:: EXERCISE DATA ::

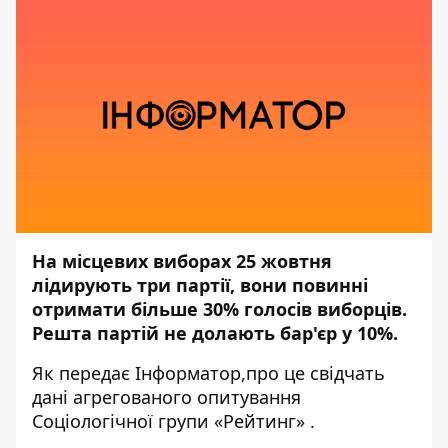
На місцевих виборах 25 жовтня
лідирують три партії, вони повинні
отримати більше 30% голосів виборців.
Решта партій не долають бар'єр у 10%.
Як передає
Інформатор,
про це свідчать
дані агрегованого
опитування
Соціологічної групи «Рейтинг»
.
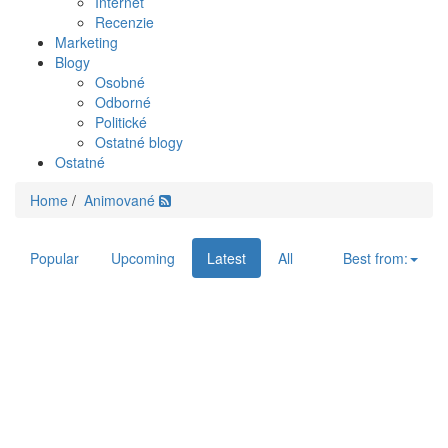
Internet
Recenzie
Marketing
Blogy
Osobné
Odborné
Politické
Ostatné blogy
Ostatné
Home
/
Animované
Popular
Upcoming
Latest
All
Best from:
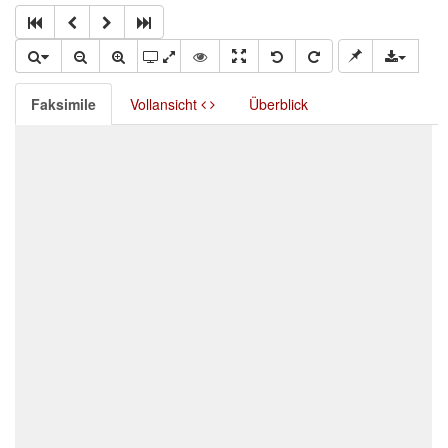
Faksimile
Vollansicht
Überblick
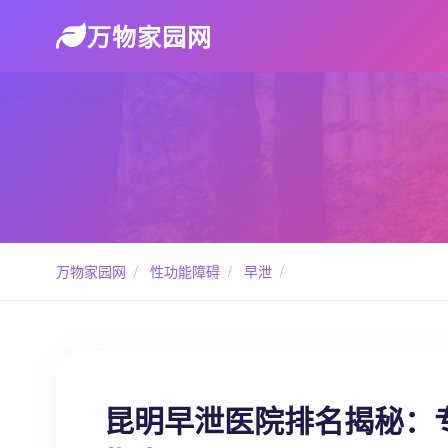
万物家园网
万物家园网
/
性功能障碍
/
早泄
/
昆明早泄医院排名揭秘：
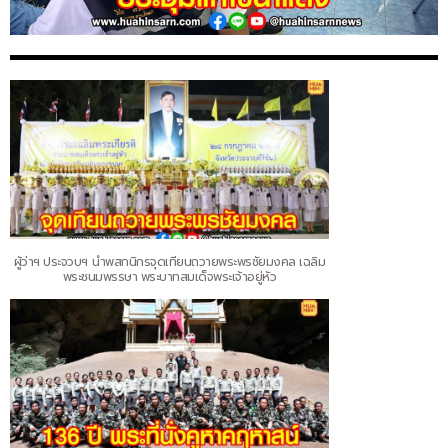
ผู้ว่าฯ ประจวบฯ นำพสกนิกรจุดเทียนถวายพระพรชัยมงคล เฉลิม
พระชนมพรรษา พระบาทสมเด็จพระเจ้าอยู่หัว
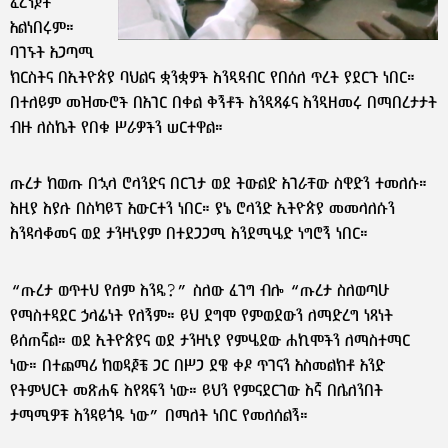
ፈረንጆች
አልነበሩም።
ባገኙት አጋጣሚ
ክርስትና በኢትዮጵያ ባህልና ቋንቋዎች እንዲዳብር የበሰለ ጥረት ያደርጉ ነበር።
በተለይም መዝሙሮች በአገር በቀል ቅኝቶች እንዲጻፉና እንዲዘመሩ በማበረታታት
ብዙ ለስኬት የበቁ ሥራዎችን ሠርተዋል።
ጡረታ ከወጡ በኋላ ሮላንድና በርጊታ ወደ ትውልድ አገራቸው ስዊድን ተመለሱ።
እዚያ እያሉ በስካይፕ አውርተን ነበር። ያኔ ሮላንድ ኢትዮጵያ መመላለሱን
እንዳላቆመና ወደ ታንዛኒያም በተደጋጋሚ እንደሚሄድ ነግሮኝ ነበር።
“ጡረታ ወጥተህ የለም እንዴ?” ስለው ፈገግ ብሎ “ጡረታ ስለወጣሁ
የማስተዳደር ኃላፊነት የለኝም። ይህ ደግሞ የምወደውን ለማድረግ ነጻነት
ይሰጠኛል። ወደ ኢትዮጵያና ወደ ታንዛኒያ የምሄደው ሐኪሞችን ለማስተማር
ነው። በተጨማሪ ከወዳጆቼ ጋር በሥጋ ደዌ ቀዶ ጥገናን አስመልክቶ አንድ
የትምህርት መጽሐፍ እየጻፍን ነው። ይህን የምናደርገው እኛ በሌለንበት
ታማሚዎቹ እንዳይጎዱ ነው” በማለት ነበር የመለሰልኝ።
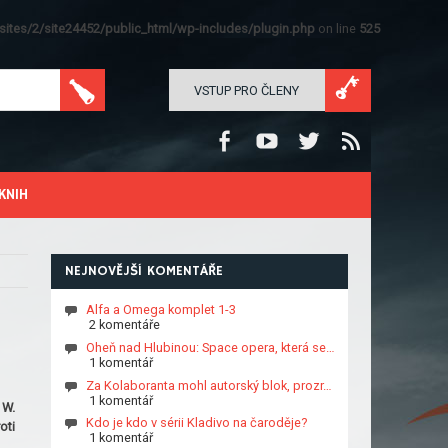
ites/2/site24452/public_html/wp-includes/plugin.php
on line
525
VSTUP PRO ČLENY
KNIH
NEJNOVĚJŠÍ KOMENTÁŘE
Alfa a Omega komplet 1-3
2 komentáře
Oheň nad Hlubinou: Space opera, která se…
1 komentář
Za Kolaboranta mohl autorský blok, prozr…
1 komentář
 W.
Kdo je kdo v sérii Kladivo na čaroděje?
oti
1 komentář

:::

[EXERCISE REQUIREMENTS] No pictures belong in the copy. Repeat the entries exactly.

[TASK RESPONSE]
На місцевих виборах 25 жовтня
лідирують три партії, вони повинні
отримати більше 30% голосів виборців.
Решта партій не долають бар'єр у 10%.
Як передає
Інформатор,
про це свідчать
дані агрегованого
опитування
Соціологічної групи «Рейтинг»
.
Internet
Recenzie
Marketing
Blogy
Osobné
Odborné
Politické
Ostatné blogy
Ostatné
Home
/
Animované
Popular
Upcoming
Latest
All
Best from:
Faksimile
Vollansicht
Überblick
万物家园网
万物家园网
/
性功能障碍
/
早泄
/
昆明早泄医院排名揭秘：
ผู้ว่าฯ ประจวบฯ นำพสกนิกรจุดเทียนถวายพระพรชัยมงคล เฉลิม
พระชนมพรรษา พระบาทสมเด็จพระเจ้าอยู่หัว
ፈረንጆች
አልነበሩም።
ባገኙት አጋጣሚ
ክርስትና በኢትዮጵያ ባህልና ቋንቋዎች እንዲዳብር የበሰለ ጥረት ያደርጉ ነበር።
በተለይም መዝሙሮች በአገር በቀል ቅኝቶች እንዲጻፉና እንዲዘመሩ በማበረታታት
ብዙ ለስኬት የበቁ ሥራዎችን ሠርተዋል።
ጡረታ ከወጡ በኋላ ሮላንድና በርጊታ ወደ ትውልድ አገራቸው ስዊድን ተመለሱ።
እዚያ እያሉ በስካይፕ አውርተን ነበር። ያኔ ሮላንድ ኢትዮጵያ መመላለሱን
እንዳላቆመና ወደ ታንዛኒያም በተደጋጋሚ እንደሚሄድ ነግሮኝ ነበር።
“ጡረታ ወጥተህ የለም እንዴ?” ስለው ፈገግ ብሎ “ጡረታ ስለወጣሁ
የማስተዳደር ኃላፊነት የለኝም። ይህ ደግሞ የምወደውን ለማድረግ ነጻነት
ይሰጠኛል። ወደ ኢትዮጵያና ወደ ታንዛኒያ የምሄደው ሐኪሞችን ለማስተማር
ነው። በተጨማሪ ከወዳጆቼ ጋር በሥጋ ደዌ ቀዶ ጥገናን አስመልክቶ አንድ
የትምህርት መጽሐፍ እየጻፍን ነው። ይህን የምናደርገው እኛ በሌለንበት
ታማሚዎቹ እንዳይጎዱ ነው” በማለት ነበር የመለሰልኝ።
ites/2/site24452/public_html/wp-includes/plugin.php
on line
525
VSTUP PRO ČLENY
KNIH
NEJNOVĚJŠÍ KOMENTÁŘE
Alfa a Omega komplet 1-3
2 komentáře
Oheň nad Hlubinou: Space opera, která se…
1 komentář
Za Kolaboranta mohl autorský blok, prozr…
1 komentář
 W.
Kdo je kdo v sérii Kladivo na čaroděje?
oti
1 komentář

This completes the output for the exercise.